I am so sorry for wasting your time with this, but I have to get it out. For the past seven years, I’ve had problems hiding things and lying to my parents. Now, my dad is so upset with me that he refuses to talk to me. I didn’t realize what I was doing at the time, and how much I was hurting them. I can’t help but think that if I commit suicide, it’ll make all there problems go away and they’ll finally be happy. They once assured me this was not the case but I can’t help think it anyway. They’ve talked to therapists and other people and they say they should hold onto each other until it stops, but what am I supposed to hold on to? They tell the victims that it’s all right, hold onto something and everything will be okay, but they never tell the aggressor what to hold on to. I am so sick of myself and what I’ve been doing. So again, when you are the person causing the pain and falling apart, what do you hold on to?
2 comments
Thank you for getting it out.
You sound rather young and I am sure you did not understand what effect your actions was likely to have. Your problem is that you are still considering committing an act without any understanding or appreciation of the effect your act would have. Suicide and harm do not result in happiness, period. Not for anyone, period. Ever.

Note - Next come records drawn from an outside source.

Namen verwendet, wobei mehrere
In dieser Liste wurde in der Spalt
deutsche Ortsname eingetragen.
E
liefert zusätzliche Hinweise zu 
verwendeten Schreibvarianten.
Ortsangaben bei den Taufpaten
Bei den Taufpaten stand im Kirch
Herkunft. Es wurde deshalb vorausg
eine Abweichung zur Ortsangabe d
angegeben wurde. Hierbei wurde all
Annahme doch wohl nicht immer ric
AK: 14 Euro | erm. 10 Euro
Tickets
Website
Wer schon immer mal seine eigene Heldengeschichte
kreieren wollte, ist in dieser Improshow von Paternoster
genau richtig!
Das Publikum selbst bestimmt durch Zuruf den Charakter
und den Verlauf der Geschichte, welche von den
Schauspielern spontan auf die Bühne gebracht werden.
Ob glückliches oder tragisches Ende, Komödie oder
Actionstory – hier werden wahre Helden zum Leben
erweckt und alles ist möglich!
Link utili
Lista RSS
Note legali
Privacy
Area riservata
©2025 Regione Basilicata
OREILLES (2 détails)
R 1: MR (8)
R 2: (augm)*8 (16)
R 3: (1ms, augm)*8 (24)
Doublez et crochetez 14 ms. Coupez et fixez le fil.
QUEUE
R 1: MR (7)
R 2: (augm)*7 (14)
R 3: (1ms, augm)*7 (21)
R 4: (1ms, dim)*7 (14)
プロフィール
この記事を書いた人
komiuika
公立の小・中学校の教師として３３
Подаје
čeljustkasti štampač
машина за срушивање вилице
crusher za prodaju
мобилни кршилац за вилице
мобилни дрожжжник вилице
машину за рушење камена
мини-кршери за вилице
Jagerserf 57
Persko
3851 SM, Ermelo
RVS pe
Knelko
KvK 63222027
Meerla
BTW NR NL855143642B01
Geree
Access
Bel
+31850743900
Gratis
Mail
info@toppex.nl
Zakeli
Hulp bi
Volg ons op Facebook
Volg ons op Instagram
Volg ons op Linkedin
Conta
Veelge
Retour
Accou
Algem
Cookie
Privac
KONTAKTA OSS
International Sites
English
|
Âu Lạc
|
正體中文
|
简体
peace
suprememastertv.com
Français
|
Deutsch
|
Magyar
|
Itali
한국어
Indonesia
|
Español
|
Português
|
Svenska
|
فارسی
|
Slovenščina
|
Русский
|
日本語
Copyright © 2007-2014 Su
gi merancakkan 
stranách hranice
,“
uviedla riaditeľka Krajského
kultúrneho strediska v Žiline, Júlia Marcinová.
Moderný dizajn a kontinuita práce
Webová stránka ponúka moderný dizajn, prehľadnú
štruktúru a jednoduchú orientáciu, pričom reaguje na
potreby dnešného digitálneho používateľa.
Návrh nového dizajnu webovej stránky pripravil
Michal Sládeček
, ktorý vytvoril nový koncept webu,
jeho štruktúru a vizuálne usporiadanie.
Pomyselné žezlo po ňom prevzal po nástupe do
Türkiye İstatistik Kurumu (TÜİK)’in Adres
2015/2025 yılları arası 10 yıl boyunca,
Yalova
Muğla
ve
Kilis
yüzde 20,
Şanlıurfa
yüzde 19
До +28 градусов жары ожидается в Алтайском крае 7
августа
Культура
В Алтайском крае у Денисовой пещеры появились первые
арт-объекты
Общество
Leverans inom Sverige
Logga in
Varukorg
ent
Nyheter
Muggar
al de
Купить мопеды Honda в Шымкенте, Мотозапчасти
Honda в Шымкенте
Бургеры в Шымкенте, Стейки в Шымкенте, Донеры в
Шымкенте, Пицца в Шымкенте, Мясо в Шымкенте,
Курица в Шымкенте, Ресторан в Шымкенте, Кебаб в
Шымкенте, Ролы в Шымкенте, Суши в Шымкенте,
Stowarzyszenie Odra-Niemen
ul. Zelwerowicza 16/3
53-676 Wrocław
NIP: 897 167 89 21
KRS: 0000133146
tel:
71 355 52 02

It is only natural that you want to end the excruciating pain caused by guilt and shame. Here is the key. Although your parents are upset with you, they are not the cause of your guilt. You, yourself, have judged yourself as unworthy of love. Having judged against yourself, what is left but guilt and shame? They are the natural result of self hatred. It is self hatred that generates a solution like suicide, for love does not seek death or harm.
It may seem that forgiveness of yourself for your own acts is out of the question. After all, you “know†that you are guilty. But you are mistaken. Whatever you have done, it is in the past and the past is gone. You might imagine yourself in a back yard surrounded by a tall fence. Then imagine a heavy object representing your guilt, like a junked truck engine. Then see yourself pick it up lightly and throw it over the fence, never to be seen again.
It you are even remotely successful in this exercise, you should feel an easing across the chest and a sense of general relief. You may even become giddy. All at no harm to anyone. If you need to try it again, do so. Even if you feel nothing, be assured that the time that this relief will be yours is far closer for your efforts here. When you have achieved some success, you should look for the right time, when an apology might be appropriate. Good luck.
G.W.
I try, I really do. It’s just… I can’t. The truck gets thrown over the fence, and then it plows back in, or it disappears, and it’s back later, or it’s just soo heavy. It won’t go away, and while I appreciate and keep trying this method, it’s not working.